WORK REQUIRED:
Your task is to return all of the records exactly, minus any images.

ENTRIES PROVIDED:
- Opening Delimiter -

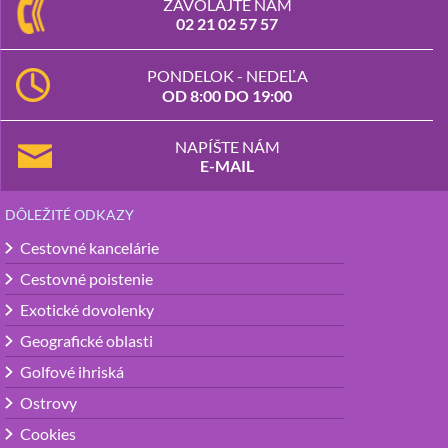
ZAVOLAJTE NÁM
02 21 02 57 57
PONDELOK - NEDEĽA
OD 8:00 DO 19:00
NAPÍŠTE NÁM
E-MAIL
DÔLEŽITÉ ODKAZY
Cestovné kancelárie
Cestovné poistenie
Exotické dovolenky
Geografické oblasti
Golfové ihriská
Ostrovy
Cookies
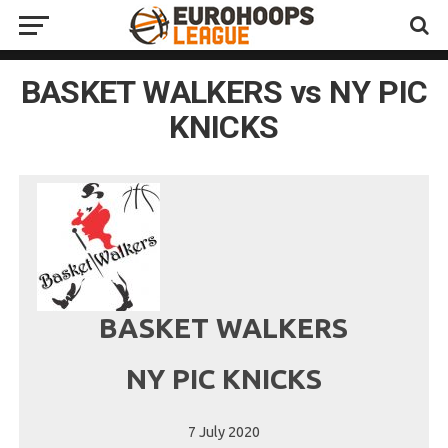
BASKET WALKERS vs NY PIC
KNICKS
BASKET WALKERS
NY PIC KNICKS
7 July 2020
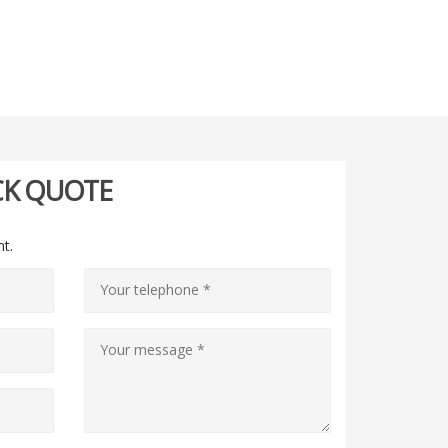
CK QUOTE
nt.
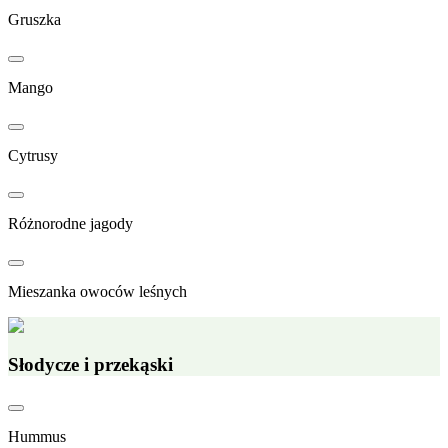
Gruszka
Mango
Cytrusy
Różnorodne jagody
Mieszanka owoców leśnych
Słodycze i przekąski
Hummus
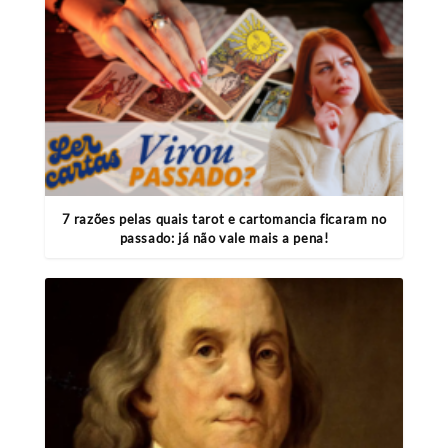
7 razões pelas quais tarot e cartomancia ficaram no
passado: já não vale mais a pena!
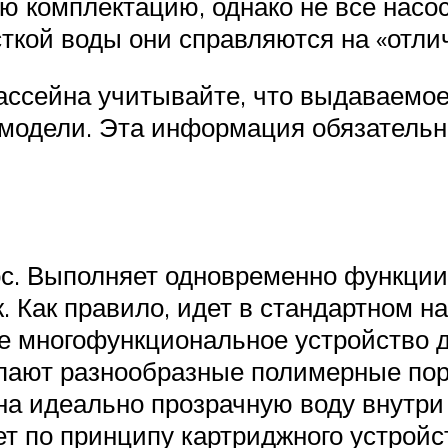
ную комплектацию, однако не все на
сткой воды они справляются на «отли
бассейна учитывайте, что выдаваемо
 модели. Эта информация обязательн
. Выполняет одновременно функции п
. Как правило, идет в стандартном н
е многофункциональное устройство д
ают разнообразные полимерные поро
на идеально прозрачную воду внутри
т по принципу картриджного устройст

- Closing Delimiter -

EXERCISE ANSWER:
ZAVOLAJTE NÁM
02 21 02 57 57
PONDELOK - NEDEĽA
OD 8:00 DO 19:00
NAPÍŠTE NÁM
E-MAIL
DÔLEŽITÉ ODKAZY
Cestovné kancelárie
Cestovné poistenie
Exotické dovolenky
Geografické oblasti
Golfové ihriská
Ostrovy
Cookies
BASKET WALKERS vs NY PIC
KNICKS
BASKET WALKERS
NY PIC KNICKS
7 July 2020
CK QUOTE
nt.
Gruszka
Mango
Cytrusy
Różnorodne jagody
Mieszanka owoców leśnych
Słodycze i przekąski
Hummus
7 razões pelas quais tarot e cartomancia ficaram no
passado: já não vale mais a pena!
ную комплектацию, однако не все на
сткой воды они справляются на «отли
бассейна учитывайте, что выдаваемо
 модели. Эта информация обязательн
. Выполняет одновременно функции п
. Как правило, идет в стандартном н
е многофункциональное устройство д
ают разнообразные полимерные поро
на идеально прозрачную воду внутри
т по принципу картриджного устройст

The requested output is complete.